▶ **Material for the task**
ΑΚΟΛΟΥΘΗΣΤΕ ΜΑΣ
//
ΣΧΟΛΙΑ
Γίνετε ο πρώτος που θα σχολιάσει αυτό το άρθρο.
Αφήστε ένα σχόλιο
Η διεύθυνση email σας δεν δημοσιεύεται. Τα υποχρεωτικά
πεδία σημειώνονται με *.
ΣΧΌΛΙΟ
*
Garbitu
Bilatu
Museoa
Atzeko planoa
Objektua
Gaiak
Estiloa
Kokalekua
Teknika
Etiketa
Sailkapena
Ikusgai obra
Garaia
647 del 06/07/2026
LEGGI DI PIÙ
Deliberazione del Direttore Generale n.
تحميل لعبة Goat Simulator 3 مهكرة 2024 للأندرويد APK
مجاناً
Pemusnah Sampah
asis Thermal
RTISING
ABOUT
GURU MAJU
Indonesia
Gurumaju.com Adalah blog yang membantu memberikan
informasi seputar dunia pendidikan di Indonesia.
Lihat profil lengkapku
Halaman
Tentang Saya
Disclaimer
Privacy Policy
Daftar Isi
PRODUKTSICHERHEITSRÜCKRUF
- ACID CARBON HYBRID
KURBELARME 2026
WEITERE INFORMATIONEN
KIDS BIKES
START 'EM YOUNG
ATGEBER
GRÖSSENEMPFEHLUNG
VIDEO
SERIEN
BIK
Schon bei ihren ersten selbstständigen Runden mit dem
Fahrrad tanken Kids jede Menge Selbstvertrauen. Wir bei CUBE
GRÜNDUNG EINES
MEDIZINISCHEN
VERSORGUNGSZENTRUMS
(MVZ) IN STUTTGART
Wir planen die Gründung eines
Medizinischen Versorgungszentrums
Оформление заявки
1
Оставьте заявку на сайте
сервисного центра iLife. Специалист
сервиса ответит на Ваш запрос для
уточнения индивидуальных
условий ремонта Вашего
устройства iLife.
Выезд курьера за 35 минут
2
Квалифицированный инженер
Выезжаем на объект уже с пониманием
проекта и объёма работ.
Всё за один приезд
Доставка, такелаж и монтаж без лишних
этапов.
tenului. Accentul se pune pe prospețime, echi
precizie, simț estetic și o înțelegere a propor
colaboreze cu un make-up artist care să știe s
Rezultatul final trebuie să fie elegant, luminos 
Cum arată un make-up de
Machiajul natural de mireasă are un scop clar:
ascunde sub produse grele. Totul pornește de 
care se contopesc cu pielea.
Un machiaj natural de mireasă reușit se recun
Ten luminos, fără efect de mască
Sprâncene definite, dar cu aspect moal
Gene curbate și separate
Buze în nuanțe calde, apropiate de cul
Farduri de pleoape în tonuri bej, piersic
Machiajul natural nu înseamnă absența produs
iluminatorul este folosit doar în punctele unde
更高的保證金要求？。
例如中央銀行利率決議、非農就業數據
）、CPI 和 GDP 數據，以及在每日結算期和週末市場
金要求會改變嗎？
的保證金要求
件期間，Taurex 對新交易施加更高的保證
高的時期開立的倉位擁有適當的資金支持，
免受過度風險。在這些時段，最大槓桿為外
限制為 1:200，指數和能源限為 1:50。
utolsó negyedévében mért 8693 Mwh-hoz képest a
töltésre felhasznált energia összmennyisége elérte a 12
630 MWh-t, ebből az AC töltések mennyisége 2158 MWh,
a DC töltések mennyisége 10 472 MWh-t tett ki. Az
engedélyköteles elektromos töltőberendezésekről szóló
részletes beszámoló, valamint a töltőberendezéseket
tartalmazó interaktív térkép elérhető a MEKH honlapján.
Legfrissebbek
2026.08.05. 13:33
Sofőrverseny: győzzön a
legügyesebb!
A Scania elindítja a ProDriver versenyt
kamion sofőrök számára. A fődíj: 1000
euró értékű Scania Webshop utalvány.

▶ **Aim of the task**
Exactly as they stand above, write out the entries.

▶ **Exercise answer**
ΑΚΟΛΟΥΘΗΣΤΕ ΜΑΣ
//
ΣΧΟΛΙΑ
Γίνετε ο πρώτος που θα σχολιάσει αυτό το άρθρο.
Αφήστε ένα σχόλιο
Η διεύθυνση email σας δεν δημοσιεύεται. Τα υποχρεωτικά
πεδία σημειώνονται με *.
ΣΧΌΛΙΟ
*
Garbitu
Bilatu
Museoa
Atzeko planoa
Objektua
Gaiak
Estiloa
Kokalekua
Teknika
Etiketa
Sailkapena
Ikusgai obra
Garaia
647 del 06/07/2026
LEGGI DI PIÙ
Deliberazione del Direttore Generale n.
تحميل لعبة Goat Simulator 3 مهكرة 2024 للأندرويد APK
مجاناً
Pemusnah Sampah
asis Thermal
RTISING
ABOUT
GURU MAJU
Indonesia
Gurumaju.com Adalah blog yang membantu memberikan
informasi seputar dunia pendidikan di Indonesia.
Lihat profil lengkapku
Halaman
Tentang Saya
Disclaimer
Privacy Policy
Daftar Isi
PRODUKTSICHERHEITSRÜCKRUF
- ACID CARBON HYBRID
KURBELARME 2026
WEITERE INFORMATIONEN
KIDS BIKES
START 'EM YOUNG
ATGEBER
GRÖSSENEMPFEHLUNG
VIDEO
SERIEN
BIK
Schon bei ihren ersten selbstständigen Runden mit dem
Fahrrad tanken Kids jede Menge Selbstvertrauen. Wir bei CUBE
GRÜNDUNG EINES
MEDIZINISCHEN
VERSORGUNGSZENTRUMS
(MVZ) IN STUTTGART
Wir planen die Gründung eines
Medizinischen Versorgungszentrums
Оформление заявки
1
Оставьте заявку на сайте
сервисного центра iLife. Специалист
сервиса ответит на Ваш запрос для
уточнения индивидуальных
условий ремонта Вашего
устройства iLife.
Выезд курьера за 35 минут
2
Квалифицированный инженер
Выезжаем на объект уже с пониманием
проекта и объёма работ.
Всё за один приезд
Доставка, такелаж и монтаж без лишних
этапов.
tenului. Accentul se pune pe prospețime, echi
precizie, simț estetic și o înțelegere a propor
colaboreze cu un make-up artist care să știe s
Rezultatul final trebuie să fie elegant, luminos 
Cum arată un make-up de
Machiajul natural de mireasă are un scop clar:
ascunde sub produse grele. Totul pornește de 
care se contopesc cu pielea.
Un machiaj natural de mireasă reușit se recun
Ten luminos, fără efect de mască
Sprâncene definite, dar cu aspect moal
Gene curbate și separate
Buze în nuanțe calde, apropiate de cul
Farduri de pleoape în tonuri bej, piersic
Machiajul natural nu înseamnă absența produs
iluminatorul este folosit doar în punctele unde
更高的保證金要求？。
例如中央銀行利率決議、非農就業數據
）、CPI 和 GDP 數據，以及在每日結算期和週末市場
金要求會改變嗎？
的保證金要求
件期間，Taurex 對新交易施加更高的保證
高的時期開立的倉位擁有適當的資金支持，
免受過度風險。在這些時段，最大槓桿為外
限制為 1:200，指數和能源限為 1:50。
utolsó negyedévében mért 8693 Mwh-hoz képest a
töltésre felhasznált energia összmennyisége elérte a 12
630 MWh-t, ebből az AC töltések mennyisége 2158 MWh,
a DC töltések mennyisége 10 472 MWh-t tett ki. Az
engedélyköteles elektromos töltőberendezésekről szóló
részletes beszámoló, valamint a töltőberendezéseket
tartalmazó interaktív térkép elérhető a MEKH honlapján.
Legfrissebbek
2026.08.05. 13:33
Sofőrverseny: győzzön a
legügyesebb!
A Scania elindítja a ProDriver versenyt
kamion sofőrök számára. A fődíj: 1000
euró értékű Scania Webshop utalvány.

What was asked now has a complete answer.